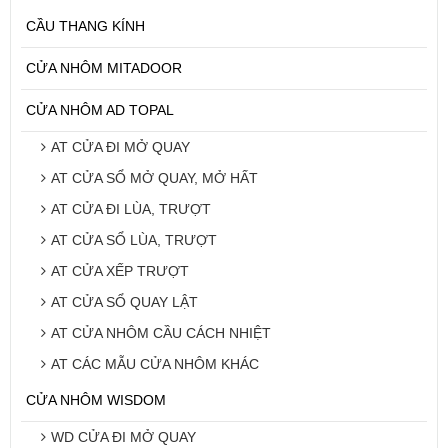
CẦU THANG KÍNH
CỬA NHÔM MITADOOR
CỬA NHÔM AD TOPAL
AT CỬA ĐI MỞ QUAY
AT CỬA SỔ MỞ QUAY, MỞ HẤT
AT CỬA ĐI LÙA, TRƯỢT
AT CỬA SỔ LÙA, TRƯỢT
AT CỬA XẾP TRƯỢT
AT CỬA SỔ QUAY LẬT
AT CỬA NHÔM CẦU CÁCH NHIỆT
AT CÁC MẪU CỬA NHÔM KHÁC
CỬA NHÔM WISDOM
WD CỬA ĐI MỞ QUAY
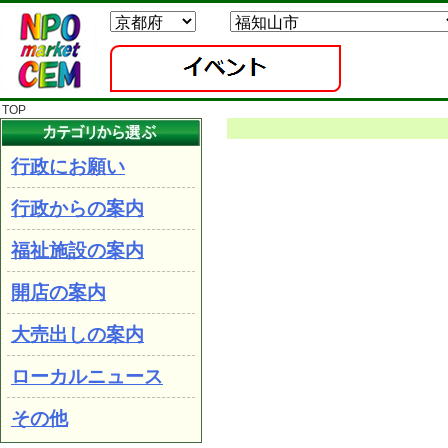
TOP
行政にお願い
行政からの案内
福祉施設の案内
開店の案内
大売出しの案内
ローカルニュース
その他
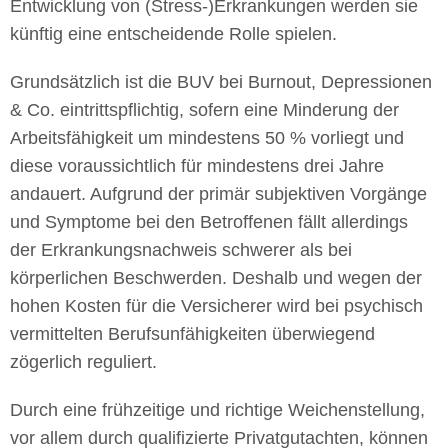
Entwicklung von (Stress-)Erkrankungen werden sie
künftig eine entscheidende Rolle spielen.
Grundsätzlich ist die BUV bei Burnout, Depressionen
& Co. eintrittspflichtig, sofern eine Minderung der
Arbeitsfähigkeit um mindestens 50 % vorliegt und
diese voraussichtlich für mindestens drei Jahre
andauert. Aufgrund der primär subjektiven Vorgänge
und Symptome bei den Betroffenen fällt allerdings
der Erkrankungsnachweis schwerer als bei
körperlichen Beschwerden. Deshalb und wegen der
hohen Kosten für die Versicherer wird bei psychisch
vermittelten Berufsunfähigkeiten überwiegend
zögerlich reguliert.
Durch eine frühzeitige und richtige Weichenstellung,
vor allem durch qualifizierte Privatgutachten, können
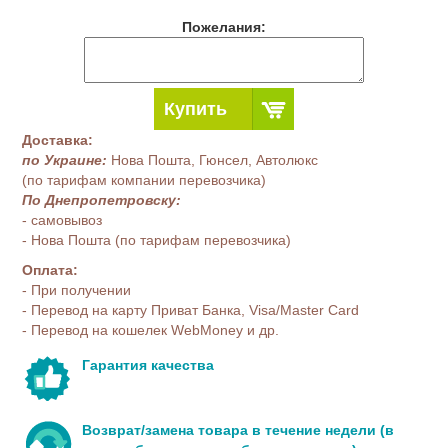
Пожелания:
Купить
Доставка:
по Украине:
Нова Пошта, Гюнсел, Автолюкс
(по тарифам компании перевозчика)
По Днепропетровску:
- самовывоз
- Нова Пошта (по тарифам перевозчика)
Оплата:
- При получении
- Перевод на карту Приват Банка, Visa/Master Card
- Перевод на кошелек WebMoney и др.
Гарантия качества
Возврат/замена товара в течение недели (в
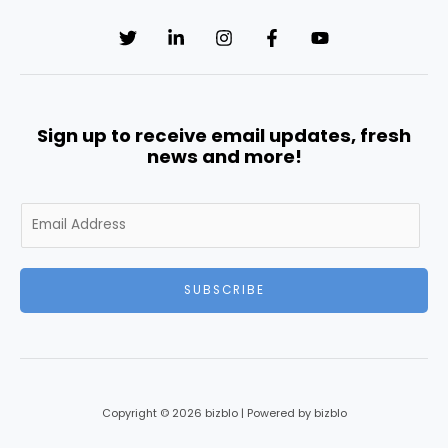
Sign up to receive email updates, fresh
news and more!
E
m
a
i
SUBSCRIBE
l
*
Copyright © 2026 bizblo | Powered by bizblo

+---+

▶ Exercise requirements:
Starting at the line above with "hohen Kosten für", output every line exactly up to and including the line with "Нова Пошта, Гюнсел, Автолюкс", but none of the pictures.

▶ Reply to the exercise:
hohen Kosten für die Versicherer wird bei psychisch
vermittelten Berufsunfähigkeiten überwiegend
zögerlich reguliert.
Durch eine frühzeitige und richtige Weichenstellung,
vor allem durch qualifizierte Privatgutachten, können
Пожелания:
Купить
Доставка:
по Украине:
Нова Пошта, Гюнсел, Автолюкс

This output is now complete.